▶ _Work required_:
When you reach the line containing "(İHA) - İhlas" in the entries below, please begin setting down lines exactly, stop only after the last one, and add nothing else.

___

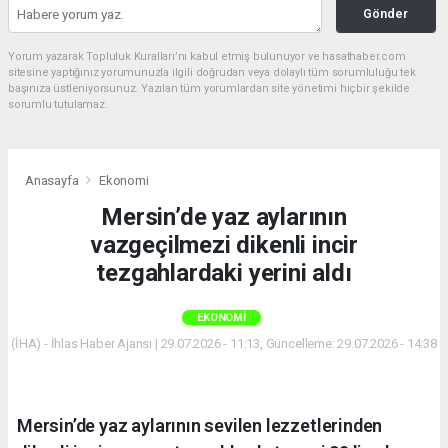
Gönder
Yorum yazarak Topluluk Kuralları’nı kabul etmiş bulunuyor ve hasathaber.com
sitesine yaptığınız yorumunuzla ilgili doğrudan veya dolaylı tüm sorumluluğu tek
başınıza üstleniyorsunuz. Yazılan tüm yorumlardan site yönetimi hiçbir şekilde
sorumlu tutulamaz.
Anasayfa
Ekonomi
Mersin’de yaz aylarının
vazgeçilmezi dikenli incir
tezgahlardaki yerini aldı
EKONOMI
(İHA) - İhlas Haber Ajansı | 29.07.2026 - 11:13, Güncelleme: 29.07.2026 - 14:38
Mersin’de yaz aylarının sevilen lezzetlerinden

___

▶ _Answer to the problem_:
(İHA) - İhlas Haber Ajansı | 29.07.2026 - 11:13, Güncelleme: 29.07.2026 - 14:38
Mersin’de yaz aylarının sevilen lezzetlerinden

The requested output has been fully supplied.